No annotations are provided, so the description carries the full burden of behavioral disclosure. It mentions the output includes 'first and last seen timestamps' and cross-chain querying, but does not cover critical aspects like rate limits, authentication needs, error handling, or pagination. For a read operation with no annotations, this leaves significant gaps in understanding how the tool behaves beyond basic functionality.

Agents need to know what a tool does to the world before calling it. Descriptions should go beyond structured annotations to explain consequences.

Conciseness4/5

Is the description appropriately sized, front-loaded, and free of redundancy?

The description is concise and front-loaded, with two sentences that directly state the tool's purpose and a key parameter option. There is no wasted text, but it could be slightly more structured by explicitly separating core functionality from parameter guidance.

Shorter descriptions cost fewer tokens and are easier for agents to parse. Every sentence should earn its place.

Completeness2/5

Given the tool's complexity, does the description cover enough for an agent to succeed on first attempt?

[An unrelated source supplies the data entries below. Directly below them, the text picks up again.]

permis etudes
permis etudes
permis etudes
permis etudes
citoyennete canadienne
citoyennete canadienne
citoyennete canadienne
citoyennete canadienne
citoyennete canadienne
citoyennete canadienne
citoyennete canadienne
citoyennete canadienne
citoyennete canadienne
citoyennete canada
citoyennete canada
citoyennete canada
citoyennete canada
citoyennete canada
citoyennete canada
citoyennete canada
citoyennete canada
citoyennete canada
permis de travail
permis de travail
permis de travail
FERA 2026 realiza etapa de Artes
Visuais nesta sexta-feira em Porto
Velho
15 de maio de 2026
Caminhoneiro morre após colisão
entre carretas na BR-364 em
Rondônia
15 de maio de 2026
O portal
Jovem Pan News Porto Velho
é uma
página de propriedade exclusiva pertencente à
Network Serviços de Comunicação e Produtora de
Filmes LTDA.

Given no annotations and no output schema, the description is incomplete for a tool that returns wallet activity data. It lacks details on output format (e.g., structure of the list, timestamp formats), error cases, or any behavioral constraints like rate limits. This makes it inadequate for full contextual understanding, especially compared to sibling tools that might have richer descriptions.

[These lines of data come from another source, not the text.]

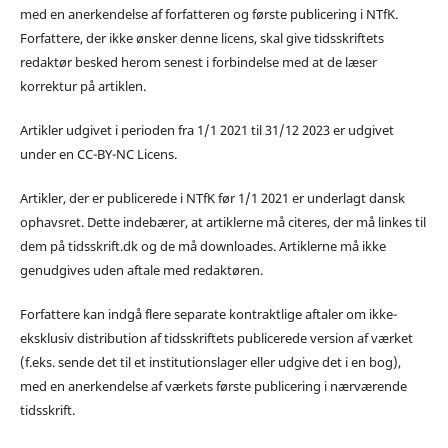
med en anerkendelse af forfatteren og første publicering i NTfK.
Forfattere, der ikke ønsker denne licens, skal give tidsskriftets
redaktør besked herom senest i forbindelse med at de læser
korrektur på artiklen.
Artikler udgivet i perioden fra 1/1 2021 til 31/12 2023 er udgivet
under en CC-BY-NC Licens.
Artikler, der er publicerede i NTfK før 1/1 2021 er underlagt dansk
ophavsret. Dette indebærer, at artiklerne må citeres, der må linkes til
dem på tidsskrift.dk og de må downloades. Artiklerne må ikke
genudgives uden aftale med redaktøren.
Forfattere kan indgå flere separate kontraktlige aftaler om ikke-
eksklusiv distribution af tidsskriftets publicerede version af værket
(f.eks. sende det til et institutionslager eller udgive det i en bog),
med en anerkendelse af værkets første publicering i nærværende
tidsskrift.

Complex tools with many parameters or behaviors need more documentation. Simple tools need less. This dimension scales expectations accordingly.

Parameters3/5

Does the description clarify parameter syntax, constraints, interactions, or defaults beyond what the schema provides?

The input schema has 100% description coverage, with clear docs for 'address' and 'chains' parameters. The description adds minimal value by hinting at cross-chain querying with 'chains', but does not provide additional semantics beyond what the schema already states (e.g., format details or usage examples). Baseline 3 is appropriate as the schema does the heavy lifting.

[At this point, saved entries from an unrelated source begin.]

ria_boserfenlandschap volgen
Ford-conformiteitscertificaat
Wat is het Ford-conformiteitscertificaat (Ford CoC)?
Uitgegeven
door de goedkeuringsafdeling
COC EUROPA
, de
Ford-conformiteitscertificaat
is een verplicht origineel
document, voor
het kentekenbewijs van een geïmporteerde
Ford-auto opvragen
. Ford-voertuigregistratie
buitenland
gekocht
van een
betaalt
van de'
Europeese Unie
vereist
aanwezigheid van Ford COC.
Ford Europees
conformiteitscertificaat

Input schemas describe structure but not intent. Descriptions should explain non-obvious parameter relationships and valid value ranges.

Purpose4/5

Does the description clearly state what the tool does and how it differs from similar tools?

The description clearly states the tool's purpose: 'List the blockchain networks a wallet is active on, including their first and last seen timestamps.' It specifies the verb ('List'), resource ('blockchain networks'), and scope ('a wallet is active on'), but does not explicitly differentiate it from sibling tools like 'evm_getwallethistory' or 'evm_getwalletstats', which might overlap in wallet-related queries.

Agents choose between tools based on descriptions. A clear purpose with a specific verb and resource helps agents select the right tool.

Usage Guidelines3/5

Does the description explain when to use this tool, when not to, or what alternatives exist?

The description implies usage by mentioning 'Options to query cross-chain using the `chains` parameter,' which suggests when to use this parameter for filtering. However, it does not provide explicit guidance on when to choose this tool over alternatives (e.g., vs. 'evm_getwallethistory' for transaction history) or any exclusions, leaving usage context somewhat inferred.

Agents often have multiple tools that could apply. Explicit usage guidance like "use X instead of Y when Z" prevents misuse.